# Euphoria?



## Clove (Feb 14, 2012)

Its understood that most of us feel mildly stoned all the time. apparently dp/dr affects our brains in similar ways as marajuana. 
A couple days ago, however, at the end of lunch period at school i was walking with my best friend at school when I suddenly felt completely and utterly baked. I had never felt dp/dr to such an extreme as those few minutes. i was just flooded with euphoria, and everything around me was skewed and gleaming and dreamlike. it was as potent as actual drugs(i think, i haven't smoked in months) It was enjoyable at first, but after It finally occured to me that I felt so strange, I began to panic. luckily my friend suffers from panic attacks at helped me breath through it, and I calmed down but still felt light-headed euphoria sitting in class. I have had dp/dr panics before but nothing that felt so...good

Has this ever happened to anyone?


----------



## Lostwanderer (Jan 31, 2011)

I've had similar feelings of altered perception but I can't say I've felt euphoria exactly. In some ways though I've felt sort of high before, in a good way. Like the rare times when the ability to concentrate comes back to me, i will sometimes feel like everything is so amazingly clear, as if I can understand anything thrown at me.

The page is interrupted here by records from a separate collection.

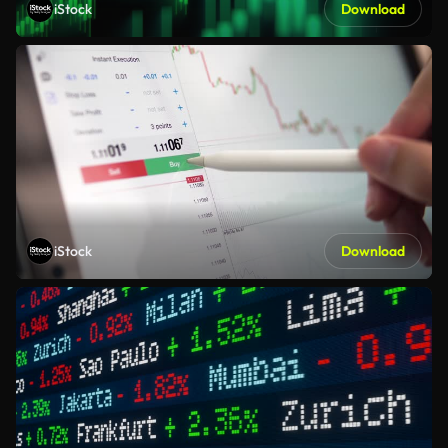
iStock
Download
iStock
Download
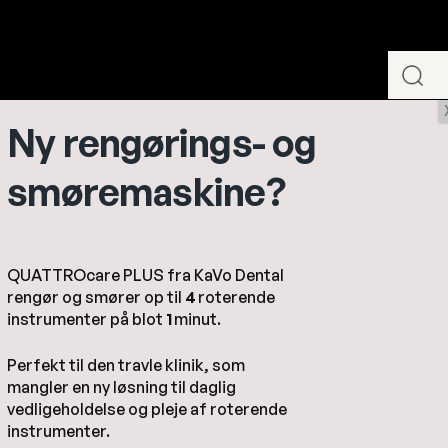
Ny rengørings- og
Småudstyr
Kirurgi
T
smøremaskine?
pter BA til instrumenter med Bien-Air Unifix kobling
QUATTROcare PLUS fra KaVo Dental
rengør og smører op til
4
roterende
instrumenter på blot
1
minut.
Perfekt til den travle klinik, som
mangler en ny løsning til daglig
vedligeholdelse og pleje af roterende
instrumenter.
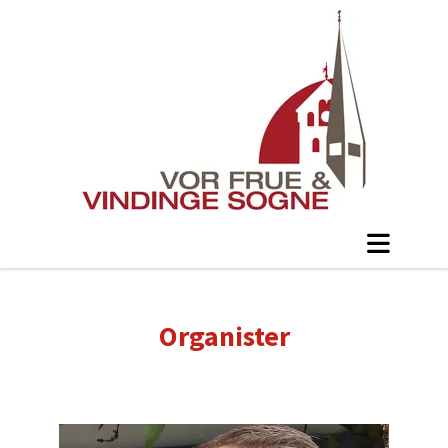
Organister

In my case its probably just the effect of dp lifting, and the powerful sensitization that goes along with it.


----------



## Guest (Mar 7, 2012)

you drugged? what did you eat


----------



## Visual (Oct 13, 2010)

Good topic. And don't panic.

I get these kinds of reactions from food sometimes - very strange. On occasion (rare) will get feeling weird after eating a couple cookies. Much of the time there will be a euphoria after eating a hot, protein rich meal such as roast chicken, turkey or lamb. Sometimes it is quite strong.

It would seem metabolism is involved. It is 'normal' to feel good after a nice meal. But to get 'high' seems odd.

None of this freaks me out. I just note it and keep it in mind both in researching and trying to live with this condition.


----------



## Clove (Feb 14, 2012)

yeah, it was to the point where I had actually thought someone had drugged me. it could have been the heat,
but it was only about 85degrees and i had had plenty of water. i only had a couple of hours of sleep the night before, but then again thats normalfor me.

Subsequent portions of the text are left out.